The state lawsuit against Activision Blizzard and the controversy it set off has now claimed an executive sacrifice.
On Tuesday, August 3, Activision Blizzard’s chief operating officer, Daniel Alegre, announced that the president of the Blizzard Entertainment studio will be leaving his post.
Blizzard Entertainment is responsible for “Call of Duty,” “World of Warcraft,” and “Candy Crush,” among other computer games that have become cultural touchstones.
On July 20, after two years of investigation, California’s Department of Fair Employment and Housing filed a lawsuit against the parent company, Activision Blizzard, alleging inappropriate behavior toward women as a broad pattern of a fratboy, workplace culture.
Activision Blizzard’s Response Disappoints
The suit, the broadening scandal, and the underlying gender bias: they are all important not because Activism Blizzard is unique in the industry but precisely because it isn’t. CNN says that the crisis “echoes similar controversies at other major tech firms,” especially in the gaming industry.
The company’s initial response was that the allegations of the state’s complaint were “distorted, and in many cases false.”
Many company employees found that reaction itself disturbingly cavalier. By July 26, hundreds of employees had signed an open letter saying that the company’s reaction to the state’s lawsuit was of a piece with “a company atmosphere that disbelieves victims.” They expressed concern that there is no “safe environment for victims to come forward in the future.”

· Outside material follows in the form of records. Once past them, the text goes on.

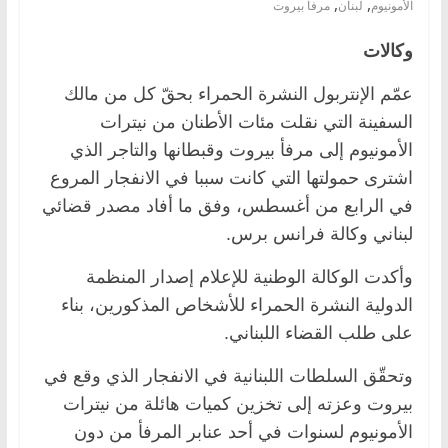
,
,
الأمونيوم
لبنان
مرفأ بيروت
وكالات
عمّم الإنتربول النشرة الحمراء بحقّ كل من مالك
السفينة التي نقلت مئات الأطنان من نيترات
الأمونيوم إلى مرفأ بيروت وقبطانها والتاجر الذي
اشترى حمولتها التي كانت سببا في الانفجار المروع
في الرابع من أغسطس، وفق ما أفاد مصدر قضائي
لبناني وكالة فرانس برس.
وأكدت الوكالة الوطنية للإعلام إصدار المنظمة
الدولية النشرة الحمراء للأشخاص المذكورين، بناء
على طلب القضاء اللبناني.
وتحقّق السلطات اللبنانية في الانفجار الذي وقع في
بيروت وعزته إلى تخزين كميات هائلة من نيترات
الأمونيوم لسنوات في أحد عنابر المرفأ من دون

After that employees’ letter became public, the executives did begin to change their public stance. On July 27, the CEO, Bobby Kotick, apologized for what he was now calling the company’s “tone deaf” initial response. Kotick also promised “swift action” and “long-lasting change,” which would begin with a review of the company’s policies and procedures by an outside law firm. Kotick declared that he wants to “promote a respectful and inclusive workplace.”
The law firm that Kotick hired to perform that review was WilmerHale. WilmerHale is known as the go-to law firm for management to hire when union busting is called for. The workers at Activision Blizzard are not unionized, but the choice of WilmerHale to do the review of workplace policies seems, at best, a continuation of the tone deafness.
A Firing and a Lawsuit
The fallout continues and, as noted on August 3, the company announced that J. Allen Brack, president of the Blizzard Entertainment studio (and one of the officials specifically named in the state’s complaint) is on his way out the door.

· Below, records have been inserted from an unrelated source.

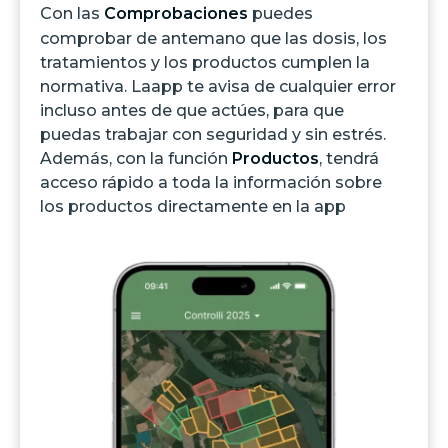
Con las
Comprobaciones
puedes
comprobar de antemano que las dosis, los
tratamientos y los productos cumplen la
normativa. Laapp te avisa de cualquier error
incluso antes de que actúes, para que
puedas trabajar con seguridad y sin estrés.
Además, con la función
Productos
, tendrá
acceso rápido a toda la información sobre
los productos directamente en la app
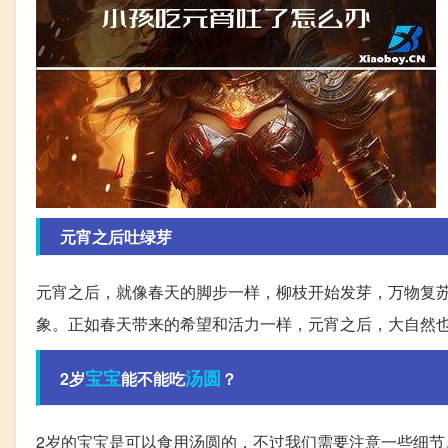
元宵之后吐绿芽
元宵之后，就像春天的脚步一样，柳枝开始发芽，万物复
象。正如春天带来的希望和活力一样，元宵之后，大自然
宝宝
汤圆
2岁
能不能吃
？
2岁的宝宝是可以食用汤圆的，不过我们需要注意一些细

Nobody has specified any good reason why Brack is the one who must be sacrificed. Nonetheless, Brack will reportedly be replaced by Jen Oneal and Mike Ybarra as a team. Brack said, “I am confident that [Oneal and Ybarra] will provide the leadership Blizzard needs to realize its full potential and will accelerate the pace of change.”
Also on August 3, a shareholder, Gary Cheng, filed a lawsuit against the company. This may in time be elevated into a class action lawsuit, if the U.S. district court for the central district of California certifies Cheng as the representative of a class.
The lawsuit claims that over a period of years the company has heard from actual and potential shareholders the existence of a “pervasive culture of harassment, discrimination, and retaliation [for complaints]” and has hid the risk that this culture “would result in serious impairments to Activision Blizzard’s operations.”
The theory of the lawsuit is that this pattern of deception inflated the price, that Cheng and others of the same alleged class bought the stock at the inflated level, and accordingly have suffered losses as the truth has come out and the price has fallen.